A polynomial's discriminant can be calculated with simple arithmetic on its coefficients.

ITEM 6: symmetric functions and powers of lists of variables

a = x + y + z + ...
b = x*y + x*z + y*z + ...
c = x*y*z + ...

x + y + z + ... = a
x^2 + y^2 + z^2 + ... = a^2 - 2*b
x^3 + y^3 + z^3 + ... = a^3 - 3*a*b + 3*c
x^4 + y^4 + z^4 + ... = a^4 - 4*a^2*b + 2*b^2 + 4*a*c - 4*d

These are  Newton's identities and there are recurrences for them in both directions. One can find sums of powers of polynomial roots by doing simple arithmetic on the polynomial's coefficients. This is because these coefficients are symmetric functions of the polynomial's roots.
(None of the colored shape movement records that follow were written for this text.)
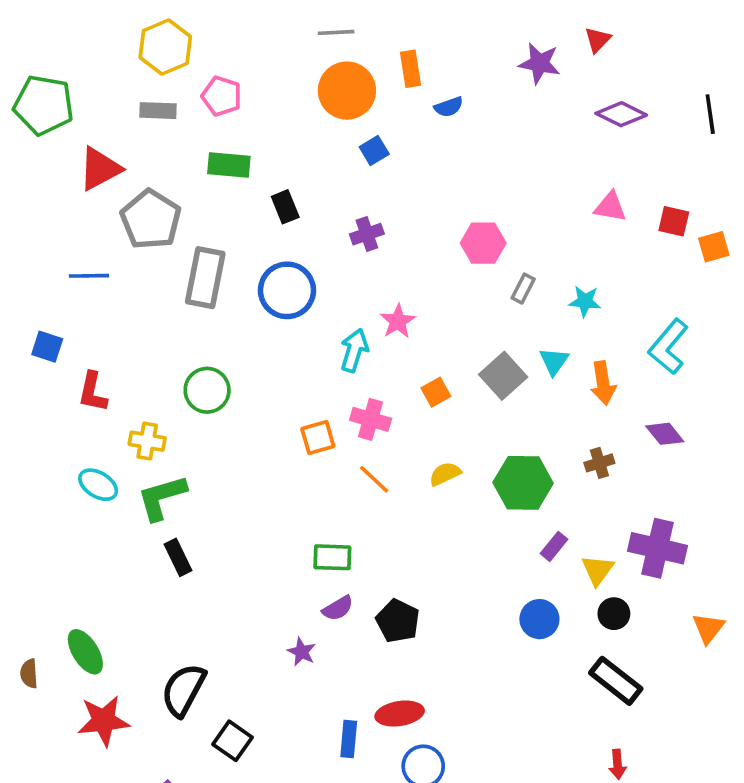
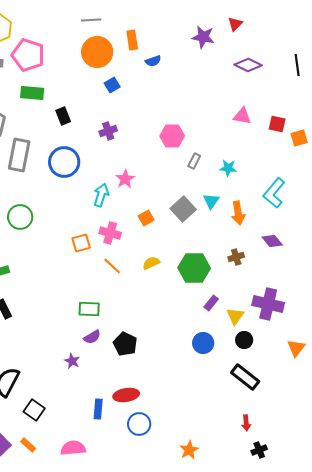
pink pentagon: (222, 96) -> (28, 55), size x1.5

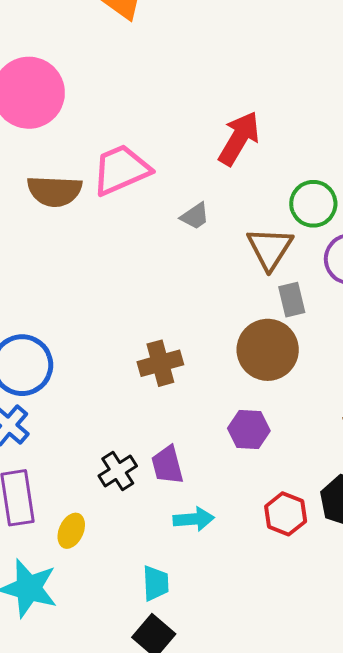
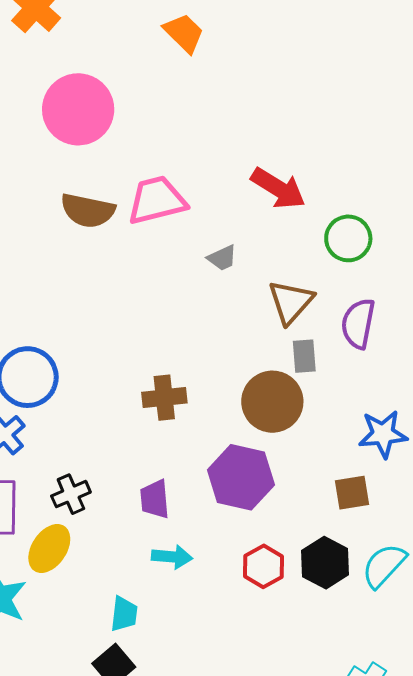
red arrow: (239, 138) -> (278, 188), turned 82
green circle: (313, 204) -> (348, 238), moved
purple hexagon: (249, 429) -> (241, 477), size x1.6
black cross: (118, 471) -> (71, 494), moved
yellow ellipse: (71, 531) -> (49, 548), size x1.4

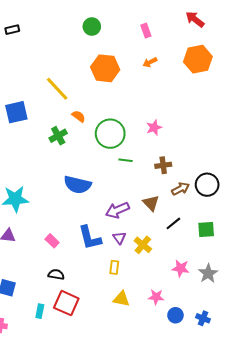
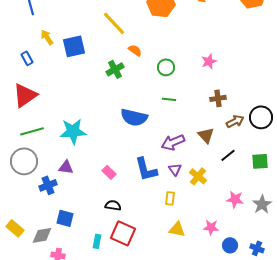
green circle: (110, 134) -> (166, 67), size x0.6
green line: (125, 160) -> (169, 99), moved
ITEM 7 (Gosper): Generating polynomial of symmetric function:

\( \sum_i s^i p(i;x_1,x_2,x_3,\cdots) = (1 + s x_1) (1 + s x_2) (1 + s x_3) \cdots \)

Then solutions of cubic and quartic polynomials.

Quadratic: square root
Cubic: square root, then cube root
Quartic: solution of cubic equation, then some square roots
Quintic and higher: no general solution using nth roots

 

[lpetrich]

I like this:

ITEM 11 (Salamin):
The following operations generate one-to-one conformal mappings of Euclidean N-space onto itself.

Translate N-space.
Expand N-space about one of its points.
Stereographically project N-space onto an N-sphere, rotate the sphere, then project back onto N-space.

PROBLEMS:

Show that all such conformal maps are generated by these operations for any N. If the one-to-one and onto conditions are removed, then for N = 2, conformal maps can be obtained by analytic functions. Show that for N > 2, no new conformal maps exist.
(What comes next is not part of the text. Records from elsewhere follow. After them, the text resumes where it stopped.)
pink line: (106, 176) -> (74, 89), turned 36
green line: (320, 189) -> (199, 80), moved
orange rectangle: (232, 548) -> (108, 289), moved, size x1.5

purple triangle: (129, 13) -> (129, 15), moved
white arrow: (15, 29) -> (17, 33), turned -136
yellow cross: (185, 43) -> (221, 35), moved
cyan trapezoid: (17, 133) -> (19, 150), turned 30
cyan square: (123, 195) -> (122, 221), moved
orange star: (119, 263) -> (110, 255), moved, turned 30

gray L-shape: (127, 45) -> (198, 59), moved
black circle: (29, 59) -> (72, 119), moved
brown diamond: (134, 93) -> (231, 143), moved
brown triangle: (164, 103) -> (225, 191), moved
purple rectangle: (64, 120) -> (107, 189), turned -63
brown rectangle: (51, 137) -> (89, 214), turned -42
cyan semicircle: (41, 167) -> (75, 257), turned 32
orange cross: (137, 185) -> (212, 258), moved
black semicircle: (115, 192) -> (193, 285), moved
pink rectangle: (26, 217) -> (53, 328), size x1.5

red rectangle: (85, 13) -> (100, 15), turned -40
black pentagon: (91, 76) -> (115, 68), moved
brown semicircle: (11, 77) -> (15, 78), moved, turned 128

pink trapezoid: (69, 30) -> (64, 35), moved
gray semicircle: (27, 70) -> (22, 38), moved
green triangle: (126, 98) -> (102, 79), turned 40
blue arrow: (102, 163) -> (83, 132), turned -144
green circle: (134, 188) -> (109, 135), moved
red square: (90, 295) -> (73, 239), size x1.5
One-to-one = injection = for function f, if y != x, then f != f(x)

RECURRENCE RELATIONS

ITEM 14 (Gosper & Salamin):
Yet another way to rapidly evaluate recurrences is to observe that if

F(N+1) = X * F(N) + Y * F(N-1), then

F(N+2) = (X^2 + 2 Y) * F(N) - Y^2 * F(N-2).

...
The rate tripling formula is F(N+3) = (X^3 + 3 X Y) * F(N) + Y^3 * F(N-3).

Also gives general formulas for bigger steps.
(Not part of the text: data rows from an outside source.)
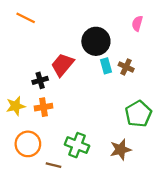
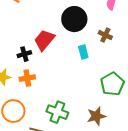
cyan rectangle: (106, 66) -> (83, 52), moved
brown cross: (126, 67) -> (105, 35), moved

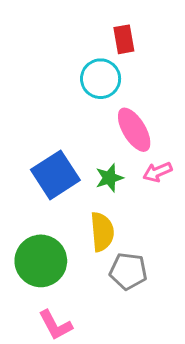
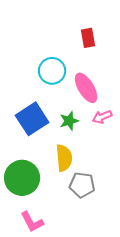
red rectangle: (124, 39) -> (88, 38), moved
cyan circle: (101, 79) -> (52, 71), moved

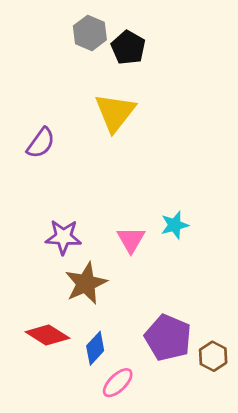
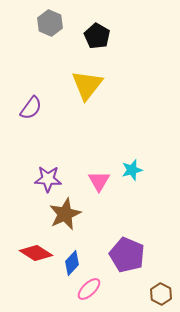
gray hexagon: (90, 33) -> (50, 23), moved
brown hexagon: (213, 356) -> (161, 294), moved

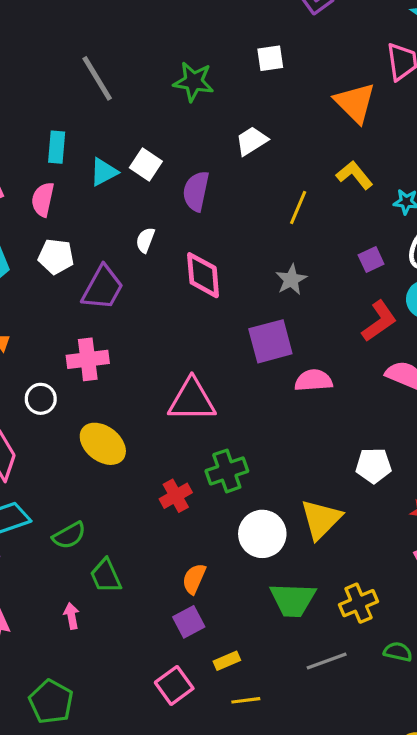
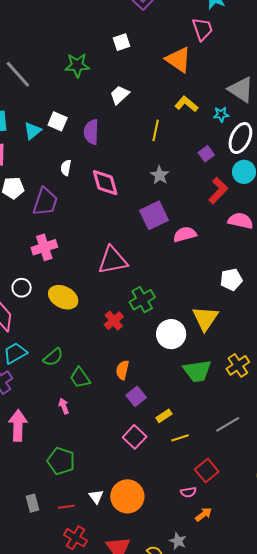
white circle: (41, 399) -> (22, 288), moved
orange semicircle: (194, 579) -> (122, 370), moved
gray line: (327, 661) -> (228, 424), moved

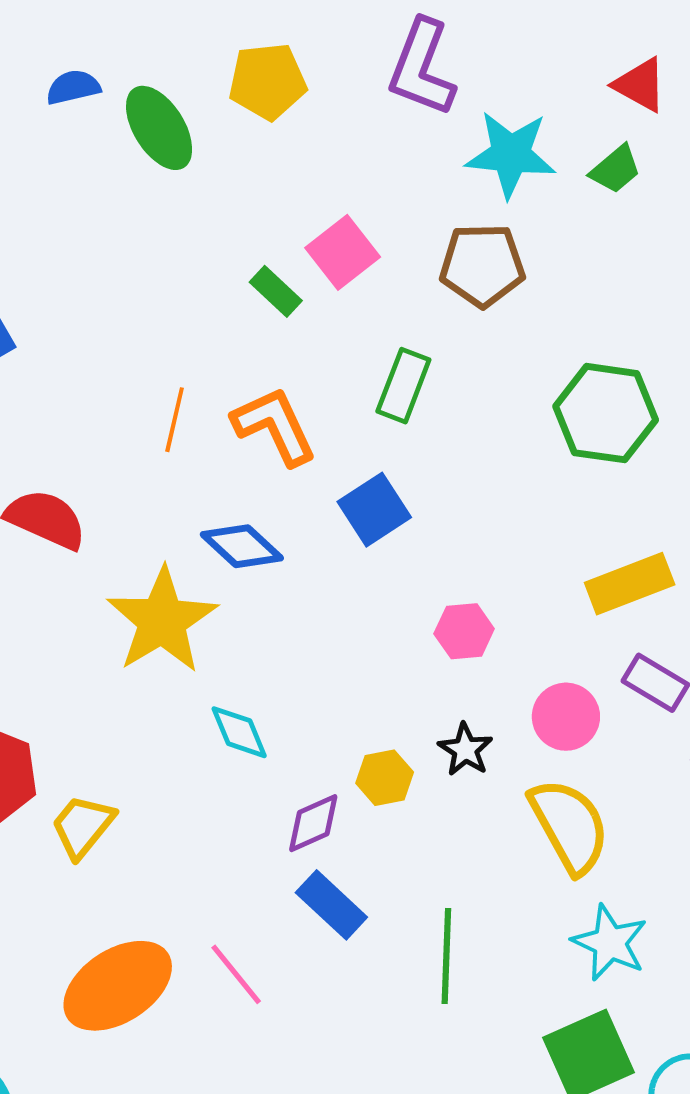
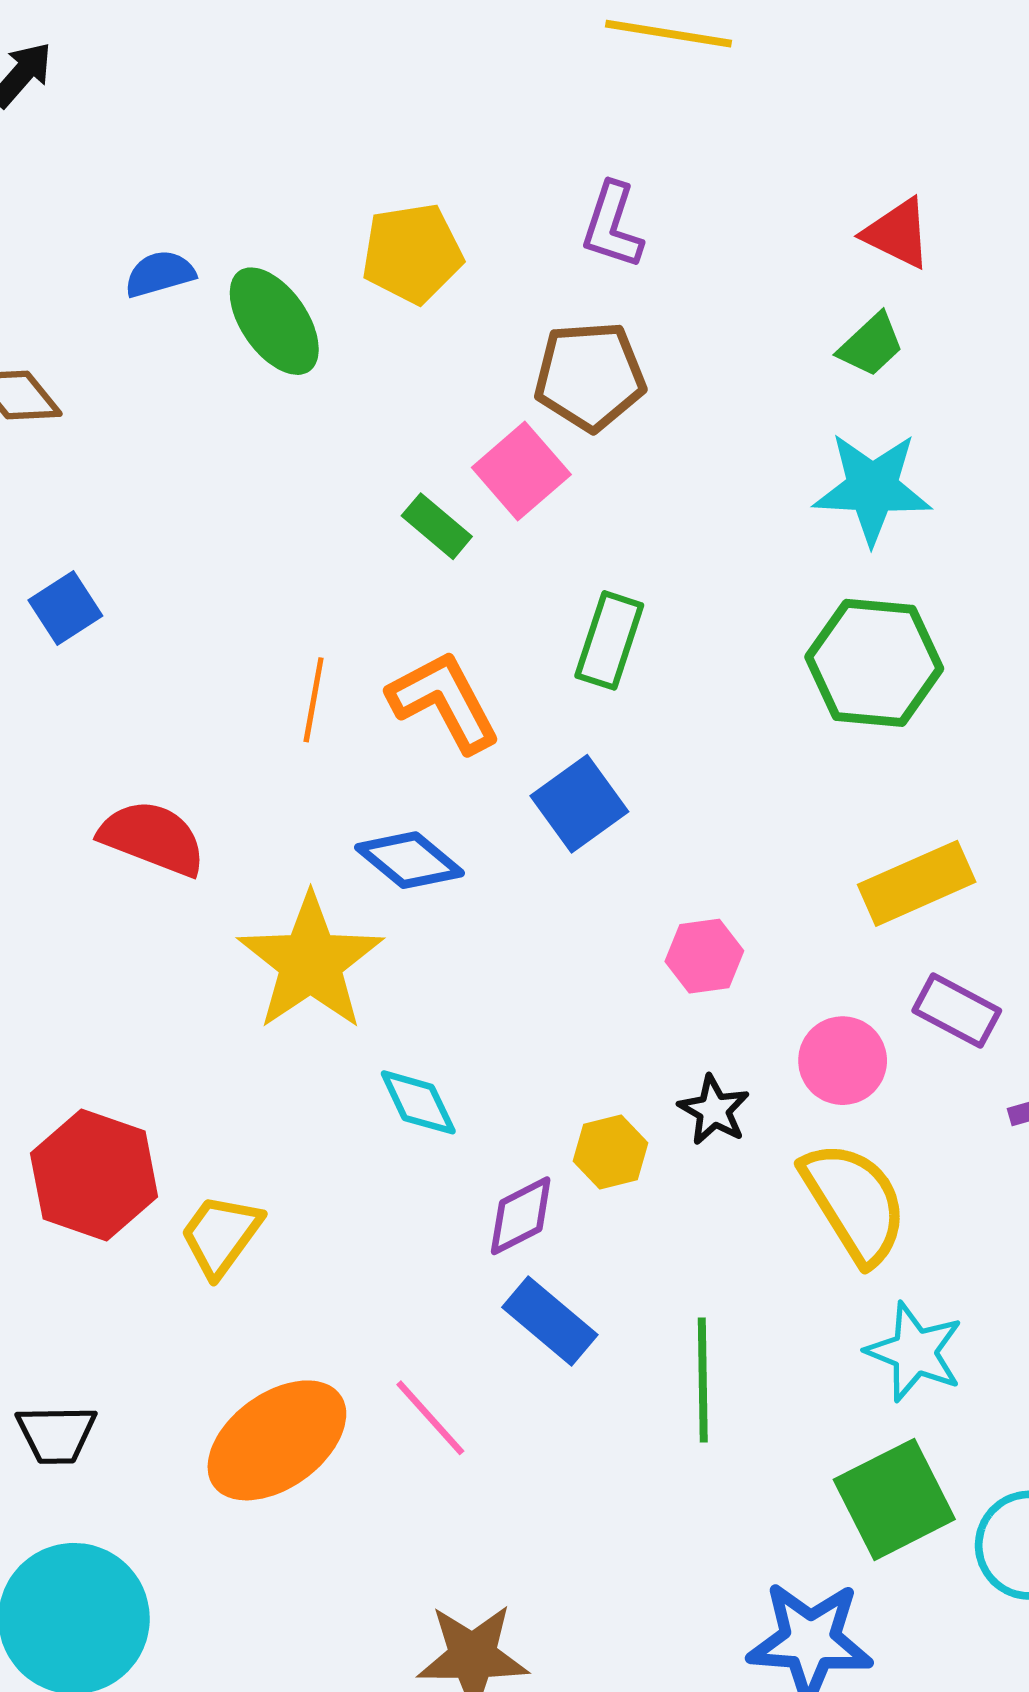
purple L-shape: (422, 68) -> (612, 226), size x0.7
cyan star: (511, 154) -> (872, 488), moved
brown pentagon: (482, 265) -> (590, 376), moved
Mentions Chebyshev polynomials: T(n,x) = cos(n*arccos(x)) -- for integer n, it's easy to show that that's a polynomial
A companion one for that is U(n,x) = sin((n+1)*arccos(x))/sqrt(1-x^2)

Then this formula:
\( \tan(n \arctan x) = \frac{1}{i} \cdot \frac{(1 + ix)^n - (1-ix)^n}{(1 + ix)^n + (1-ix)^n} \)

 

[lpetrich]

BOOLEAN ALGEBRA

ITEM 17 (Schroeppel):
Problem: synthesize a given logic function or set of functions using the minimum number of two-input AND gates. NOT gates are assumed free. Feedback is not allowed. The given functions are allowed to have X (don't care) entries for some values of the variables. P XOR Q requires three AND gates. MAJORITY(P,Q,R) requires 4 AND gates. "PQRS is a prime number" seems to need seven gates. The hope is that the best Boolean networks for functions might lead to the best algorithms.

Trying to minimize the number of components needed is a big problem in computer-chip design.

RANDOM NUMBERS

ITEM 26 (? via Salamin):
A mathematically exact method of generating a Gaussian distribution from a uniform distribution: let x be uniform on [0,1] and y uniform on [0, 2 pi], x and y independent. Calculate r = sqrt(-log x). Then r cos y and r sin y are two independent Gaussian distributed random numbers.

ITEM 27 (Salamin):
PROBLEM: Generate random unit vectors in N-space uniform on the unit sphere. SOLUTION: Generate N Gaussian random numbers and normalize to unit length.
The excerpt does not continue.